Há
pessoas que têm vergonha de viver: são os tímidos, entre os quais
me incluo. Desculpem, por exemplo, estar tomando lugar no espaço.
Desculpem eu ser eu. Quero ficar só! grita a alma do tímido que só
se liberta na solidão. Contraditoriamente quer o quente aconchego
das pessoas. Vai, Carlos, vai ser gauche na vida. (Não sei se
estou citando Drummond do modo certo, escrevo de cor.)
E
para pedir aumento de salário – a tortura. Como começar?

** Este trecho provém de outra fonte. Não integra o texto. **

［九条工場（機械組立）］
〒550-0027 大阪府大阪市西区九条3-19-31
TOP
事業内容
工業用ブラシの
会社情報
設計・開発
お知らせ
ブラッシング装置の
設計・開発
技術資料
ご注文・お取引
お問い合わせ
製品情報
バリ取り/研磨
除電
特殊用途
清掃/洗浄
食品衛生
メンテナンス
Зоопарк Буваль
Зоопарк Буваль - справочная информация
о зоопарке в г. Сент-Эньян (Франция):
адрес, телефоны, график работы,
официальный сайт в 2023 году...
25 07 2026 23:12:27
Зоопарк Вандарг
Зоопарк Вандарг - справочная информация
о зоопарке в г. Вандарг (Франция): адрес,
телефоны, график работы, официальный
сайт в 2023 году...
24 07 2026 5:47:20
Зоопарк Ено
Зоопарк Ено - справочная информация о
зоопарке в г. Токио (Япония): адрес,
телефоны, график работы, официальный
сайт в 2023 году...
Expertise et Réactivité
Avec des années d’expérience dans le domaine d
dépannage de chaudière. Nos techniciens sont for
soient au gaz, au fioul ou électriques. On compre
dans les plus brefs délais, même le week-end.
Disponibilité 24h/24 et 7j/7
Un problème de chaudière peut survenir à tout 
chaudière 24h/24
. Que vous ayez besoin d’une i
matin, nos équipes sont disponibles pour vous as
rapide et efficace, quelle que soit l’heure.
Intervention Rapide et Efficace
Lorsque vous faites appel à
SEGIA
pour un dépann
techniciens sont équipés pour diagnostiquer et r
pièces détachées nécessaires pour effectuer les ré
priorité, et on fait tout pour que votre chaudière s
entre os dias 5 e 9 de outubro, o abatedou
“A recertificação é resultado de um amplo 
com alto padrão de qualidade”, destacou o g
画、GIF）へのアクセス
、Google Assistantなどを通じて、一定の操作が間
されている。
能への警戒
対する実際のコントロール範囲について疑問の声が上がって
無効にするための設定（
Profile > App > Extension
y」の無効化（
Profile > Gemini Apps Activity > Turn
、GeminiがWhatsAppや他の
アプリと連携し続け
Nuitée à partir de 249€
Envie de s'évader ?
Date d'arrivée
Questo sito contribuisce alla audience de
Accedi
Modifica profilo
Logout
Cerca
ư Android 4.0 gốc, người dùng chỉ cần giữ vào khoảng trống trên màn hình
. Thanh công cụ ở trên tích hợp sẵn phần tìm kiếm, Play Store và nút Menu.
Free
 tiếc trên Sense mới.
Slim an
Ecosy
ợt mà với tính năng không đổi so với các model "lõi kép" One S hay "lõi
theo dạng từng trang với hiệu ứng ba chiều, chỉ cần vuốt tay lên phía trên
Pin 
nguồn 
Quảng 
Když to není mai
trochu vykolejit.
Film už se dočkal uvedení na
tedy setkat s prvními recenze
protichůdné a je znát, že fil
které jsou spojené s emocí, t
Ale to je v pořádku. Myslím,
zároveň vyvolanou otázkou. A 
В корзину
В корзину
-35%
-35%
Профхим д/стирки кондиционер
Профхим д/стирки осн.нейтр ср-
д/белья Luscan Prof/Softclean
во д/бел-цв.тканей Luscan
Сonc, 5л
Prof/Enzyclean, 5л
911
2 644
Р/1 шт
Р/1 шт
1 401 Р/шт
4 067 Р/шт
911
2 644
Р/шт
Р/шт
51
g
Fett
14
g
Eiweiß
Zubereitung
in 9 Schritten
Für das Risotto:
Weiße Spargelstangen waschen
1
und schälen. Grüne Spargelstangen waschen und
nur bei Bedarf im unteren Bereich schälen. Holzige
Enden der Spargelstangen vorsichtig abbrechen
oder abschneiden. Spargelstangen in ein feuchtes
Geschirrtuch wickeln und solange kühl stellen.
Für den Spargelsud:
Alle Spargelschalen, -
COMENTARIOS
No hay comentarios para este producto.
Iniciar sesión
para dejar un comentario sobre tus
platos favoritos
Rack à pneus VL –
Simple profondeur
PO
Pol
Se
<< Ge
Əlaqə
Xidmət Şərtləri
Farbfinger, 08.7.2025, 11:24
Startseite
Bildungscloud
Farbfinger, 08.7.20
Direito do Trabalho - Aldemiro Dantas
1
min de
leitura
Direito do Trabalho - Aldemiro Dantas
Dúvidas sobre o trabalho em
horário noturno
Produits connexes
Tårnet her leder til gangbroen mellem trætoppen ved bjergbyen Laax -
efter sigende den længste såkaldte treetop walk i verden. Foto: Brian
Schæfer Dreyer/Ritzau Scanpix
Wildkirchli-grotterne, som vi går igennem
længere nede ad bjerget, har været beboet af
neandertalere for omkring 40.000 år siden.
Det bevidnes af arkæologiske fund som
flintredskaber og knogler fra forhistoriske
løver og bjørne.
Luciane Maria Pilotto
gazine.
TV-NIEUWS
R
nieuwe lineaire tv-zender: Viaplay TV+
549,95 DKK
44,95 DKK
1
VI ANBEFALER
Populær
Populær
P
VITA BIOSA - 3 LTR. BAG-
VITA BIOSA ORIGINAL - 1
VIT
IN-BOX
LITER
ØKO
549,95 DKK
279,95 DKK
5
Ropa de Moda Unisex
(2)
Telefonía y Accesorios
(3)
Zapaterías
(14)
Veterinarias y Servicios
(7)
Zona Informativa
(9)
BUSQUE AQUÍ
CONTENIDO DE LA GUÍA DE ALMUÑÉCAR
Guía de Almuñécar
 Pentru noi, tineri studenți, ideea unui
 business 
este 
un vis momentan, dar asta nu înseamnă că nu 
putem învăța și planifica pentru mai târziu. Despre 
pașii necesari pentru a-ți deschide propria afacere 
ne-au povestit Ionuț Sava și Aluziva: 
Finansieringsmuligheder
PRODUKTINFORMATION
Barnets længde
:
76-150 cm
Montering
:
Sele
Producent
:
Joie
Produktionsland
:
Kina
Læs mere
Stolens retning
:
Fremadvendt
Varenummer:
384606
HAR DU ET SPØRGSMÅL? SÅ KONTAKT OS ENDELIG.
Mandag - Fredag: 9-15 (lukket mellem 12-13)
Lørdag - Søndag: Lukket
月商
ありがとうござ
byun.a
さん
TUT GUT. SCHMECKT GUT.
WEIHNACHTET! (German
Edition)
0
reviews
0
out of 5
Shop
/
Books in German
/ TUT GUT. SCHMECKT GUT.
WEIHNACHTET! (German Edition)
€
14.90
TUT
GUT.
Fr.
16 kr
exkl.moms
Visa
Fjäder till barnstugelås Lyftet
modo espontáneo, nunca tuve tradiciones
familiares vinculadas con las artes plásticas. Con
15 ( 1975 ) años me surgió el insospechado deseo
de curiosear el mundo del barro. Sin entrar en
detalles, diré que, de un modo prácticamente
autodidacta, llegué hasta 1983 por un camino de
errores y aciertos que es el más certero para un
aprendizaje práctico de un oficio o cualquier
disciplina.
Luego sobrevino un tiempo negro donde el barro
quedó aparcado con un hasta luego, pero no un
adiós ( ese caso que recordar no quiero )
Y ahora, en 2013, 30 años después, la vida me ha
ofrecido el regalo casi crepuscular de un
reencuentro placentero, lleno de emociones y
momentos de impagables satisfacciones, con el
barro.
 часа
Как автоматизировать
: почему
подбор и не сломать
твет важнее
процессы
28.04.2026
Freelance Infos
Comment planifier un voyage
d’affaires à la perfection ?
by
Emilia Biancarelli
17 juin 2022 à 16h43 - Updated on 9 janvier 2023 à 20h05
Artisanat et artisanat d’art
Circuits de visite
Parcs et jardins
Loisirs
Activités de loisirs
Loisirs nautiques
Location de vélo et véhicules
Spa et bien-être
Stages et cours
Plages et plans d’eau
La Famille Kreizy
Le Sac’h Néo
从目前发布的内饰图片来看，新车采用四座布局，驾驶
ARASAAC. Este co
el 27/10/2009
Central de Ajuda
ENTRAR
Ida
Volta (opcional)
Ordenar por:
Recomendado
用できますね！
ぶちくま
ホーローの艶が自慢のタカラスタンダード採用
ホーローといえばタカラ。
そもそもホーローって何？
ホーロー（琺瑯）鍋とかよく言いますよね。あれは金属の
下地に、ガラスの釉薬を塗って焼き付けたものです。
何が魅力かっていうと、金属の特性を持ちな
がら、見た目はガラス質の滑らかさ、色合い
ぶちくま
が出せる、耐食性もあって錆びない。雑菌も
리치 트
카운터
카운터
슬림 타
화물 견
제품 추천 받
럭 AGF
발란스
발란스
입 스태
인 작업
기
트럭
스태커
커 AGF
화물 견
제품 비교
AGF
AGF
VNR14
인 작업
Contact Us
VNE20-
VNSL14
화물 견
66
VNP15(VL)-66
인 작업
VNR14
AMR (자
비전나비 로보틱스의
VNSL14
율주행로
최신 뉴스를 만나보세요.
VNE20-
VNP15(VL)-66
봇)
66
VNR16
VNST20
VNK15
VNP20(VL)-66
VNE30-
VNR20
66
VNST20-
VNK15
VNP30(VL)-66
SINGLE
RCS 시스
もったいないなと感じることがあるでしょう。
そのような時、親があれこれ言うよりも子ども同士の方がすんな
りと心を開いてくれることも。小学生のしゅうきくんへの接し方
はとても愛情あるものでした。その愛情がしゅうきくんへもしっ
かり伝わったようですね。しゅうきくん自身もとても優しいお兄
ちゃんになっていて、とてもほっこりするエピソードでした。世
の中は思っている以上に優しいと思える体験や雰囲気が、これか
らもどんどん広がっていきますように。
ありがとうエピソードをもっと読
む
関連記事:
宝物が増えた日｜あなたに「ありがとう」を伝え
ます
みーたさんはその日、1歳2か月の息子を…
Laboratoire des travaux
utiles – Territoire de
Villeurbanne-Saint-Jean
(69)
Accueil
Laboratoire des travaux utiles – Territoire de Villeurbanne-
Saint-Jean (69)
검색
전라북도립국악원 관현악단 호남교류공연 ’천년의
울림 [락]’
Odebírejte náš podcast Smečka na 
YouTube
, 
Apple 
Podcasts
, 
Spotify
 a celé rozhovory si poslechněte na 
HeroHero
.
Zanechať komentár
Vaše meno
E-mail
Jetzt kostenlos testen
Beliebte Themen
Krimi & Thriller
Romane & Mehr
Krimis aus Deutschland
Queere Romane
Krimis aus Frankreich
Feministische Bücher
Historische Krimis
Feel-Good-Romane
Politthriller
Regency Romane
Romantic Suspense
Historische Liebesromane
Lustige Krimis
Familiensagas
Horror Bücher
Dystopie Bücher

Apresentar-se com fingida segurança de quem sabe quanto vale em
dinheiro – ou apresentar-se como se é, desajeitado e
excessivamente humilde.
O
que faz então? Mas é que há a grande ousadia dos tímidos. E de
repente cheio de audácia pelo aumento com um tom reivindicativo que
parece contundente. Mas logo depois, espantado, sente-se mal, julga
imerecido o aumento, fica todo infeliz.
Sempre
fui uma tímida muito ousada. Lembro-me de quando há muitos anos fui
passar férias numa grande fazenda. Ia-se de trem até uma
pequeníssima estação deserta. Donde se telefonava para a fazenda
que ficava a meia hora dali, num caminho perigosíssimo, rude e
tosco, de terra batida e estreito, aberto à beira constante de
precipícios. Telefonei para a fazenda e eles me perguntaram se
queria carro ou cavalo. Eu disse logo cavalo. E nunca tinha montado
na vida.
Foi
tudo muito dramático. Caiu uma grande chuva de tempestade furiosa e
fez-se subitamente noite fechada. Eu, montada no belo cavalo, nada
enxergava à minha frente. Mas os relâmpagos revelavam-me
verdadeiros abismos. O cavalo escorregava nos cascos molhados. E eu,
ensopada, morria de medo: sabia que corria risco de vida. Quando
finalmente cheguei à fazenda não tinha força de desmontar:
deixei-me praticamente cair nos braços do fazendeiro.
Nessa
fazenda que recebia hóspedes e que era maravilhosa com seus bichos,
sofri horrores. Só depois de uns três dias é que comecei a
conversar com os outros hóspedes e a me descontrair na hora das
refeições, pois eu tinha vergonha de comer na frente de estranhos e
muita fome.
Lá
estava um japonês que me perguntou se eu jogava xadrez. Respondi
audaciosamente que ele me ensinasse, que eu aprenderia logo e jogaria
com ele. E de repente me vi tendo que enfrentar tantas regras de jogo
e com vergonha de não aprender. Mas logo em seguida aprendi
superficialmente a jogar. Acontece que, creio eu, por puro acaso dei
um xeque-mate no japonês que não quis mais jogar comigo. Senti-me
infeliz, achava que o japonês não me perdoaria e que não gostava
de mim. Fiquei muito tímida com ele. Foi pois com enorme espanto que
o ouvi me dizer na hora da despedida, com uma delicadeza toda
oriental que não elogia na cara, o que seria sufocante para a minha
timidez. E ele disse: “Agradeço aos seus pais por terem feito
você.”
De
12 para 13 anos mudamo-nos do Recife para o Rio, a bordo de um navio
inglês. Eu não sabia ainda inglês. Mas escolhia no cardápio
ousadamente os nomes de comida mais complicados. E me via tendo de
comer, por exemplo, feijão-branco cozido na água e sal. Era o
castigo de minha desenvoltura de tímida.
E
quando eu era pequena em Recife meu encabulamento nunca me impediu de
descer do sobrado, ir para a rua, e perguntar a moleques descalços:
“Quer brincar comigo?” Às vezes me desprezavam como menina.
Com
sete anos eu mandava histórias e histórias para a seção infantil
que saía às quintas-feiras num diário. Nunca foram aceitas. E eu,
teimosa, continuava escrevendo.
Aos
nove anos escrevi uma peça de teatro em três atos, que coube dentro
de quatro folhas de um caderno. E como eu já falava de amor, escondi
a peça atrás de uma estante e depois, com medo de que a achassem e
me revelasse, infelizmente rasguei o texto. Digo infelizmente porque
tenho curiosidade do que eu achava do amor aos nove precoces anos.